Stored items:

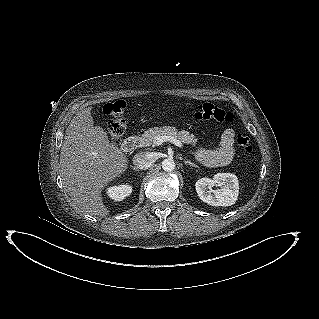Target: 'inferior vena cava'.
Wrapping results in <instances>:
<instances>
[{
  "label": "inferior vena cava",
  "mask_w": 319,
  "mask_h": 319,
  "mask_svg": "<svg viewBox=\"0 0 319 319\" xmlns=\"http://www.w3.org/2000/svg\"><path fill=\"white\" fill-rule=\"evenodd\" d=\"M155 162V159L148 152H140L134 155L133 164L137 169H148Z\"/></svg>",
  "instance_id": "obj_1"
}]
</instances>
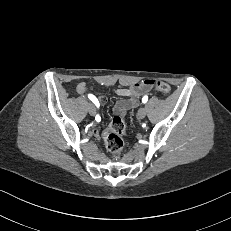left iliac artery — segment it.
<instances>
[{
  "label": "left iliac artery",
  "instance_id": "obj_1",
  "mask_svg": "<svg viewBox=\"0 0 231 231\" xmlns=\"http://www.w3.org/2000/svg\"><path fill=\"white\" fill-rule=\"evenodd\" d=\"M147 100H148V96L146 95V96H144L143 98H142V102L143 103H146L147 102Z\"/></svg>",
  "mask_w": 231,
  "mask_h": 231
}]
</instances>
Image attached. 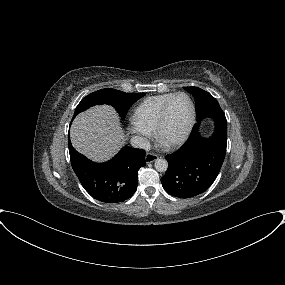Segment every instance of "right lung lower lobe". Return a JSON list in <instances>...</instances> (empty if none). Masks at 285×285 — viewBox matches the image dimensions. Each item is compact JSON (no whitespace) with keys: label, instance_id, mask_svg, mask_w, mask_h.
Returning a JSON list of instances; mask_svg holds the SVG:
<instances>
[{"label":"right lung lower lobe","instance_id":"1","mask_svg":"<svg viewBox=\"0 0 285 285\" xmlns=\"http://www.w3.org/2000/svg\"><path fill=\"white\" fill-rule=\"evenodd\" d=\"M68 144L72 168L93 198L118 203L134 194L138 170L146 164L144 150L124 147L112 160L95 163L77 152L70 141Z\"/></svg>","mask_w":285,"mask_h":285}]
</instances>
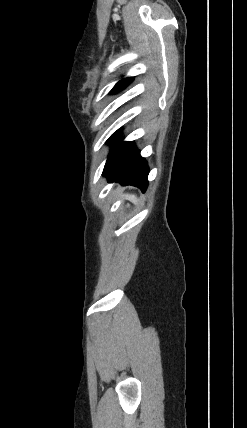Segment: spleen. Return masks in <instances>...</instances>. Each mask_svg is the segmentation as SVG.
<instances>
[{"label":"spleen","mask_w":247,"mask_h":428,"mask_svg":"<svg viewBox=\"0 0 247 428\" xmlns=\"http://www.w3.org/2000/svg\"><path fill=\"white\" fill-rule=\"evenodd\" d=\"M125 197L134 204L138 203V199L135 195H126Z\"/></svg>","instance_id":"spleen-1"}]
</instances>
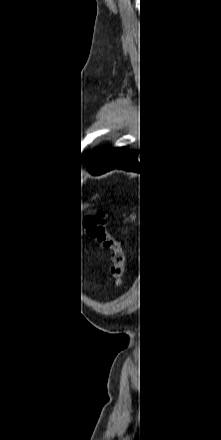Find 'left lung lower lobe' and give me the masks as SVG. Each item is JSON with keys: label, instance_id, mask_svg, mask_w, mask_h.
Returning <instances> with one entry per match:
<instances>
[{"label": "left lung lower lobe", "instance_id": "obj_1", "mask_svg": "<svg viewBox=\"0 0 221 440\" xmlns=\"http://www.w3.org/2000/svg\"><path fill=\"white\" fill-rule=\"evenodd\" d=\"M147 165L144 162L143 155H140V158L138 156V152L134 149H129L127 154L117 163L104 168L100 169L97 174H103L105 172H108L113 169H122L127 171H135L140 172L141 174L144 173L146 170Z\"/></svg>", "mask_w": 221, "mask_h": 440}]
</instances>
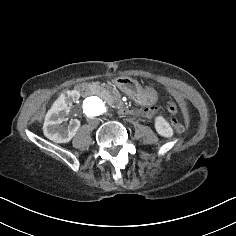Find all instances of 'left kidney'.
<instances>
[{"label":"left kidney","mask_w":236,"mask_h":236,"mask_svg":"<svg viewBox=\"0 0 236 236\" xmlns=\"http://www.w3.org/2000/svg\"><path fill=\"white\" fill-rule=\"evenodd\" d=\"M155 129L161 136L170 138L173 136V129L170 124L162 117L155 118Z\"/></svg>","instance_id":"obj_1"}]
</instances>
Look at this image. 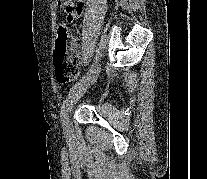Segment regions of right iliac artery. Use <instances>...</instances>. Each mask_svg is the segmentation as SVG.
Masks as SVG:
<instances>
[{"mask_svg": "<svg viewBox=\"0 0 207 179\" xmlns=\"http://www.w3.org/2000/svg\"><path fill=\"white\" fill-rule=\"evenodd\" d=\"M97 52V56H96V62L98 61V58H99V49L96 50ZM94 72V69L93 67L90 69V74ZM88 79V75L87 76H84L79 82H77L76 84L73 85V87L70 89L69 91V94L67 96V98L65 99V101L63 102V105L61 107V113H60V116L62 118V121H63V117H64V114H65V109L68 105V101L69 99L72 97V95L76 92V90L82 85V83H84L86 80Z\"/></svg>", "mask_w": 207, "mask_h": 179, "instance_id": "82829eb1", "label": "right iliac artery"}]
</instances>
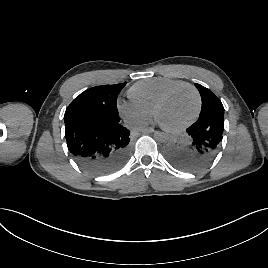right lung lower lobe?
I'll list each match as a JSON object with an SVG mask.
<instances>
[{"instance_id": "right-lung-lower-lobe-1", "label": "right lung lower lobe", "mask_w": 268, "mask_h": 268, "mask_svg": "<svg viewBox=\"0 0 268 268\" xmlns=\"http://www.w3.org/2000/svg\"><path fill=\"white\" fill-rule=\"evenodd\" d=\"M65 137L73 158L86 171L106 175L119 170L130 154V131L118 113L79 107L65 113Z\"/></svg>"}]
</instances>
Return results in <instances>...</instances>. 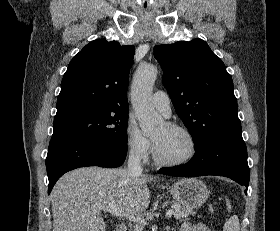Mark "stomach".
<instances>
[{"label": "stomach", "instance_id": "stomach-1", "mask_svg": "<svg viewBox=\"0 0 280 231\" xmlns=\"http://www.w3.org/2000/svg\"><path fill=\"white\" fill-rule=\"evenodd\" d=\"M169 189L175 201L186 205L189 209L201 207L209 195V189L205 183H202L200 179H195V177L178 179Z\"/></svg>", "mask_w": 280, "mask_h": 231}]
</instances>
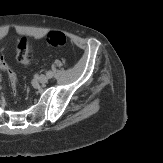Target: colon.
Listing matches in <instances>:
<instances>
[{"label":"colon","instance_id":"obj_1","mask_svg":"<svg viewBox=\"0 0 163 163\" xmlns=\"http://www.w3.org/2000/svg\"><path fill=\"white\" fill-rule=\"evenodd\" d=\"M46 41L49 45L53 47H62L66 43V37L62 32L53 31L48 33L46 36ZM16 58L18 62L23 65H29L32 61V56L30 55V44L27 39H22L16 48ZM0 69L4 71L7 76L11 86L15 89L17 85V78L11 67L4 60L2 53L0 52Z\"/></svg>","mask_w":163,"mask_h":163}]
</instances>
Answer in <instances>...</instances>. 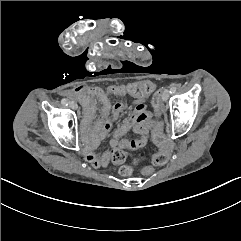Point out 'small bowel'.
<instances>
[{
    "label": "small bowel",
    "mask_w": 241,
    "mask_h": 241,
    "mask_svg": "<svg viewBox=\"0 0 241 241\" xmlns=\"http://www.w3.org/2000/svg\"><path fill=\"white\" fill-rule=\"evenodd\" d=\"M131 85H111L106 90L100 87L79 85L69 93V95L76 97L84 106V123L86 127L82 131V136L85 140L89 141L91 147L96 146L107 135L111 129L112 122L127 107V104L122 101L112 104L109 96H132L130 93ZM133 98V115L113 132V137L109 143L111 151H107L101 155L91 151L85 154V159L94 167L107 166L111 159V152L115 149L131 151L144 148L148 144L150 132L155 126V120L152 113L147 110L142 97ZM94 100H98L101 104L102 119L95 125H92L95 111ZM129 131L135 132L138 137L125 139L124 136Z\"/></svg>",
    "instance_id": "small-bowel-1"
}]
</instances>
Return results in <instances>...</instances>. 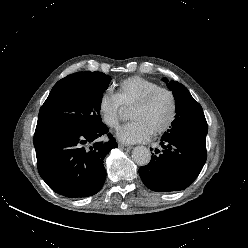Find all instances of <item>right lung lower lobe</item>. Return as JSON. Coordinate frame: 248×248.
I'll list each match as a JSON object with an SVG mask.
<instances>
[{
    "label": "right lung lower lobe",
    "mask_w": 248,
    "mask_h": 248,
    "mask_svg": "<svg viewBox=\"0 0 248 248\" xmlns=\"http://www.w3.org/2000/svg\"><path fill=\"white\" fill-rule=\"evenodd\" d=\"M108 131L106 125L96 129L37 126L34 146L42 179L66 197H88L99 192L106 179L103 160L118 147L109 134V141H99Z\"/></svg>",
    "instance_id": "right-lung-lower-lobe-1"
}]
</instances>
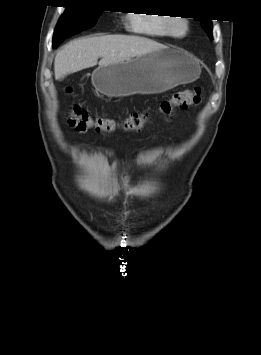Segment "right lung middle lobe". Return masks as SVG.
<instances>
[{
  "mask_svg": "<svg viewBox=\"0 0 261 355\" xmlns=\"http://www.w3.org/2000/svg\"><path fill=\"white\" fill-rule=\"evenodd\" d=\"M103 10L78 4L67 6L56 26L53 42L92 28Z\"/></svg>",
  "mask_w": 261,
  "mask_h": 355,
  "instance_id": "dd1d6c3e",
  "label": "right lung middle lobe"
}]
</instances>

YOUR OBJECTIVE: All lines from the one containing "Return masks as SVG." through the end of the data are to be written out exactly, with nothing added; skip the pictures.

WRITTEN RESPONSE:
Segment "right lung middle lobe". Return masks as SVG.
<instances>
[{
  "mask_svg": "<svg viewBox=\"0 0 261 355\" xmlns=\"http://www.w3.org/2000/svg\"><path fill=\"white\" fill-rule=\"evenodd\" d=\"M103 10L78 4L67 6L56 26L53 42L92 28Z\"/></svg>",
  "mask_w": 261,
  "mask_h": 355,
  "instance_id": "dd1d6c3e",
  "label": "right lung middle lobe"
}]
</instances>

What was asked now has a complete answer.